Turk also noted that he’s already learned a lot about the unique nature of a Factory X car. While they resemble both a Pro Stock and a Factory Stock car, they are very different, especially when it comes to chassis tuning. Prior to the accident, Turk had already turned some impressive numbers in his new machine, providing a brief glimpse of the car’s six-second and 200-mph potential.
“[Greg] Stanfield was very gracious to share with what he’s already learned,” said Turk. “We both found that the front end wanted to get light at speed. When I crashed, I didn’t realize that wasn’t the way it was supposed to feel. The engine in these cars is a stock height, and there is about 1,300 pounds on the rear, so they’re very different than a Pro Stock car. I used to set my Factory Stock car up to lift the front end, but that car weighed 3,600 pounds and had steel brakes.
“Stanfield explained what happened on his first few runs, and we shared what we thought, and as a result we’ll make some suspension changes. We’re still not where we want to be, but we will figure this out. It’s just going to take some different thinking because the balance is different than [a] Pro Stock car.”

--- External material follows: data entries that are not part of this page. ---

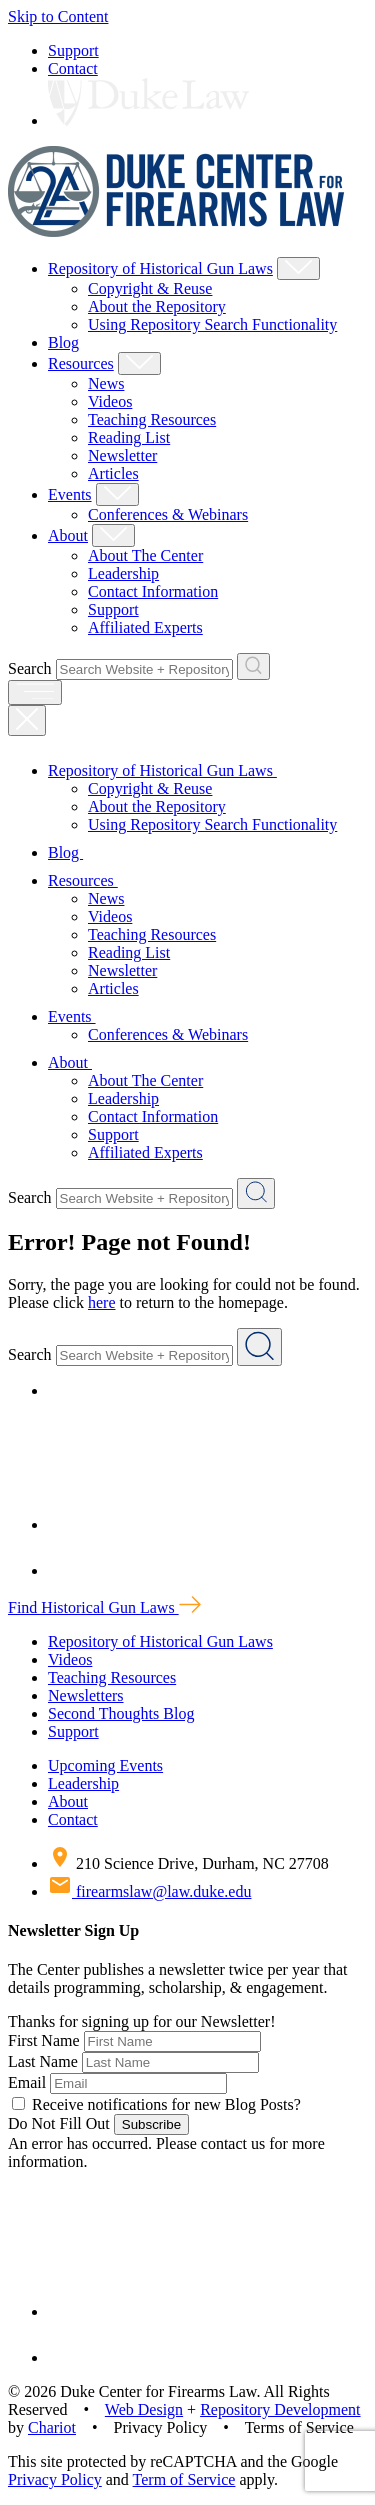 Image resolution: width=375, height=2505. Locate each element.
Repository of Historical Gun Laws (160, 268)
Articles (113, 473)
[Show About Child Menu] (113, 535)
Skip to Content (58, 16)
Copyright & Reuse (150, 288)
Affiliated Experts (145, 627)
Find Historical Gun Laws (104, 1607)
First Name (44, 2040)
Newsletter (122, 455)
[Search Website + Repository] (253, 666)
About (68, 535)
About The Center (145, 555)
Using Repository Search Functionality (212, 324)
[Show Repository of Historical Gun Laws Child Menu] (298, 268)
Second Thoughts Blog (121, 1713)
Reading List (129, 437)
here (102, 1302)
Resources (81, 363)
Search (30, 668)
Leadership (123, 573)
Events (70, 494)
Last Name (43, 2061)
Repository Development (280, 2409)
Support (73, 50)
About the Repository (157, 306)
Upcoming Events (105, 1765)
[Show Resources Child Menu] (139, 363)
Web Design (144, 2409)
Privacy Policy (55, 2479)
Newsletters (86, 1695)
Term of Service (184, 2479)
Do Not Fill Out (59, 2123)
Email (27, 2082)
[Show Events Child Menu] (117, 494)
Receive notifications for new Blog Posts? (156, 2104)
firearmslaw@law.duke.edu (149, 1891)
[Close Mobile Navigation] (27, 720)
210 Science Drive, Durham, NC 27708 (188, 1863)
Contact (73, 68)
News (106, 383)
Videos (110, 401)
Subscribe (151, 2124)
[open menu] (35, 692)
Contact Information (153, 591)
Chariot (52, 2427)
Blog (63, 342)
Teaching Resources (152, 419)
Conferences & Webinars (168, 514)
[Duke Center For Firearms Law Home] (176, 231) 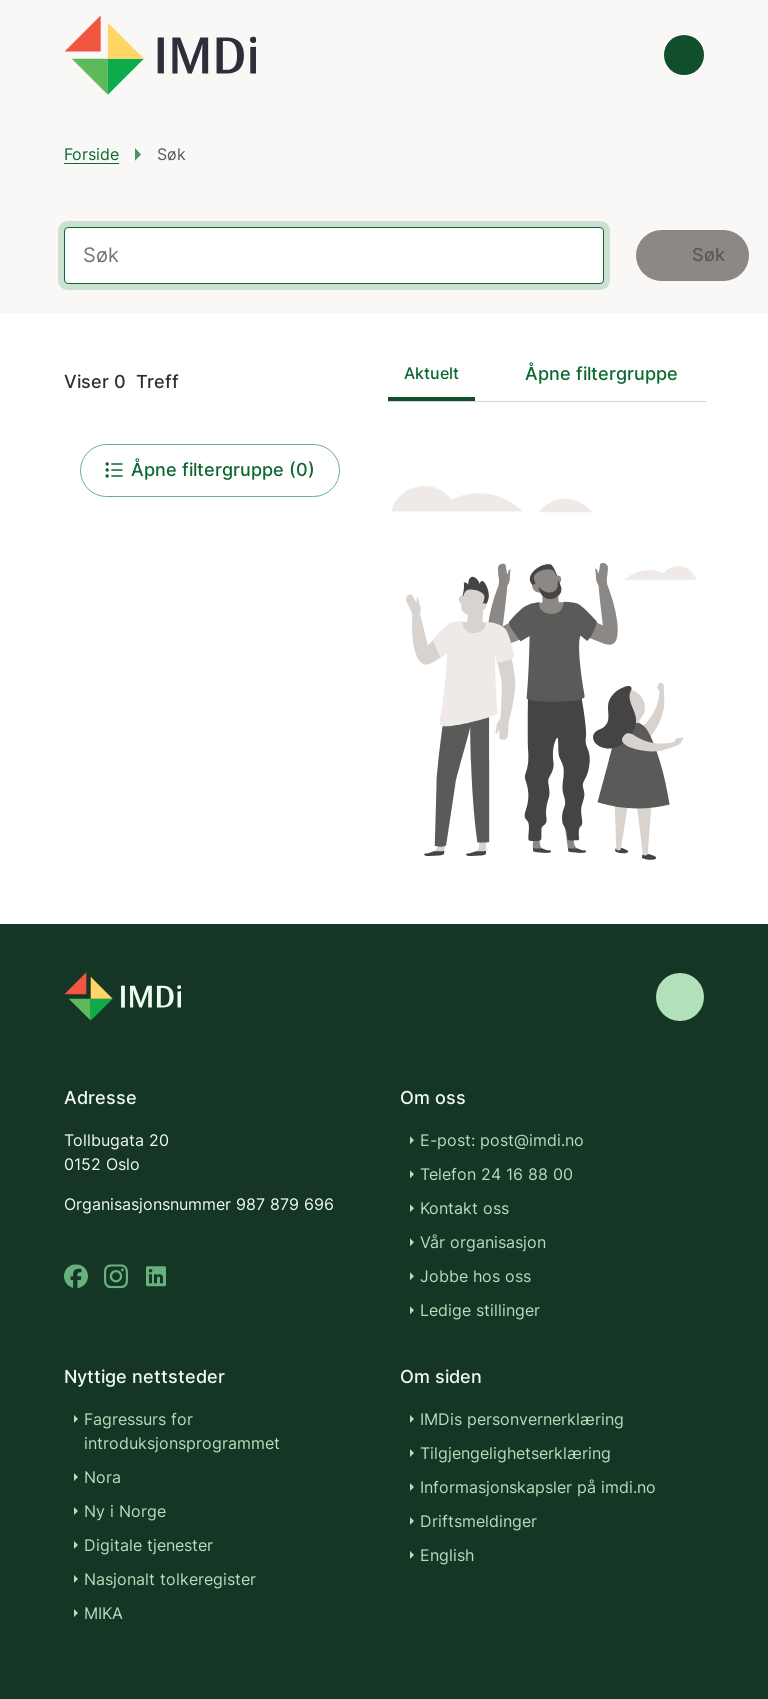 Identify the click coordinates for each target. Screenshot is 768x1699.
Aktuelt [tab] (431, 373)
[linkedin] (156, 1276)
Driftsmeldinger (478, 1521)
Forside (91, 154)
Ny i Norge (125, 1511)
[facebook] (76, 1276)
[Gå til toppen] (680, 997)
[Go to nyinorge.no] (122, 996)
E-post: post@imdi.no (502, 1140)
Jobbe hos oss (475, 1276)
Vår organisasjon (483, 1242)
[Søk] (628, 55)
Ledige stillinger (480, 1310)
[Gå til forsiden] (160, 55)
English (447, 1555)
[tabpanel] (547, 660)
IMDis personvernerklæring (522, 1419)
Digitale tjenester (148, 1545)
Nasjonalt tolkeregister (170, 1579)
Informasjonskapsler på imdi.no (538, 1487)
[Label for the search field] (334, 256)
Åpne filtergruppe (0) (210, 469)
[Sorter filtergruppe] (615, 373)
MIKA (103, 1613)
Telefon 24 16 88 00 (496, 1174)
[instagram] (116, 1276)
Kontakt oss (464, 1208)
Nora (102, 1477)
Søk (692, 255)
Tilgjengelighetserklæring (515, 1453)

The first of what promises to be many Factory X entries recently debuted at the Summit Racing Equipment NHRA Nationals in Norwalk, where five-time Super Stock champ Stanfield rolled out his Rod Shop Camaro to rave reviews.
The Factory X class is slated to make its next appearance at the upcoming Menards NHRA Nationals presented by PetArmor in Topeka, August 8-13., and Turk remains bullish on the future of the class.
“I’d like to think there will be 16-18 or more cars a year from now,” Turk said. “I know it’s been a slow process, but these cars are so much different than anything else. The Factory Stock cars are about 75% done when you get them from the OEMs. Here, you start with tubes and some body parts and not much else. And you can’t just use a Pro Stock chassis. It’s different. You can’t just pop these cars out, but they’re coming.”